Document Extraction SSOT¶
This document defines the Single Source of Truth for the document extraction feature.
Overview¶
The extraction pipeline parses financial statements (PDFs, images, CSVs) using a single OpenRouter vision model (default PRIMARY_MODEL), outputting structured transaction data with confidence scoring. Files are sent to the model as base64-encoded inline data (no public URL required). Uploads immediately create a parsing record, and a background worker updates the statement once parsing completes.
Data Flow¶
flowchart TB
A[Upload PDF/Image/CSV] --> S[Store to Object Storage]
S --> P[Create PARSING Statement]
P --> B{File Type}
B -->|PDF/Image| C["OpenRouter Vision Model"]

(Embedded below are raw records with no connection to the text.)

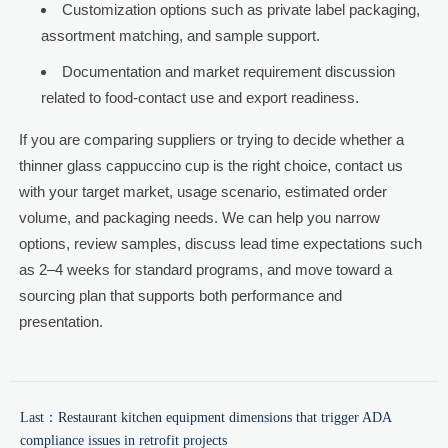
Customization options such as private label packaging,
assortment matching, and sample support.
Documentation and market requirement discussion
related to food-contact use and export readiness.
If you are comparing suppliers or trying to decide whether a
thinner glass cappuccino cup is the right choice, contact us
with your target market, usage scenario, estimated order
volume, and packaging needs. We can help you narrow
options, review samples, discuss lead time expectations such
as 2–4 weeks for standard programs, and move toward a
sourcing plan that supports both performance and
presentation.
Last：
Restaurant kitchen equipment dimensions that trigger ADA
compliance issues in retrofit projects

B -->|CSV| D[Structured Parser]
C --> E[Extract JSON]
D --> E
E --> F{Confidence Score}
F -->|≥85| G[Auto-Accept]
F -->|60-84| H[Review Queue]
F -->|<60| I[Manual Entry]
G --> J[(PostgreSQL: Layer 0)]
H --> J
%% EPIC-011 Dual Write
F -->|Dual Write| K[Layer 1: UploadedDocument]
F -->|Dual Write| L[Layer 2: AtomicTransaction]

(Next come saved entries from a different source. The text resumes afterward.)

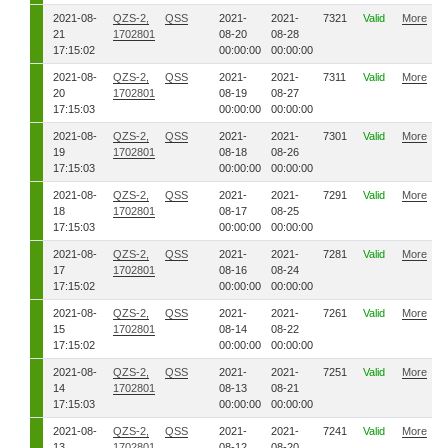
2021-08-
QZS-2,
QSS
2021-
2021-
7321
Valid
More
21
1702801
08-20
08-28
17:15:02
00:00:00
00:00:00
2021-08-
QZS-2,
QSS
2021-
2021-
7311
Valid
More
20
1702801
08-19
08-27
17:15:03
00:00:00
00:00:00
2021-08-
QZS-2,
QSS
2021-
2021-
7301
Valid
More
19
1702801
08-18
08-26
17:15:03
00:00:00
00:00:00
2021-08-
QZS-2,
QSS
2021-
2021-
7291
Valid
More
18
1702801
08-17
08-25
17:15:03
00:00:00
00:00:00
2021-08-
QZS-2,
QSS
2021-
2021-
7281
Valid
More
17
1702801
08-16
08-24
17:15:02
00:00:00
00:00:00
2021-08-
QZS-2,
QSS
2021-
2021-
7261
Valid
More
15
1702801
08-14
08-22
17:15:02
00:00:00
00:00:00
2021-08-
QZS-2,
QSS
2021-
2021-
7251
Valid
More
14
1702801
08-13
08-21
17:15:03
00:00:00
00:00:00
2021-08-
QZS-2,
QSS
2021-
2021-
7241
Valid
More
13
1702801
08-12
08-20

K --> M[(PostgreSQL: Layer 1/2)]
L --> M
Data Models¶
Layer 1 & 2 (EPIC-011 Migration)¶
The system is currently migrating to a 4-layer architecture. During Phase 2, data is written to both the legacy BankStatement tables (Layer 0) and the new Layer 1/2 tables.
Layer 1: Raw Documents (UploadedDocument)
- Stores immutable metadata for every uploaded file
- Maps to DocumentType: bank_statement, brokerage_statement, esop_grant, property_appraisal
- Status tracking: uploaded → processing → completed
Layer 2: Atomic Data (AtomicTransaction, AtomicPosition)
- Deduplicated via SHA256 hash of core fields
- source_documents (JSONB) tracks lineage (which files contributed this record)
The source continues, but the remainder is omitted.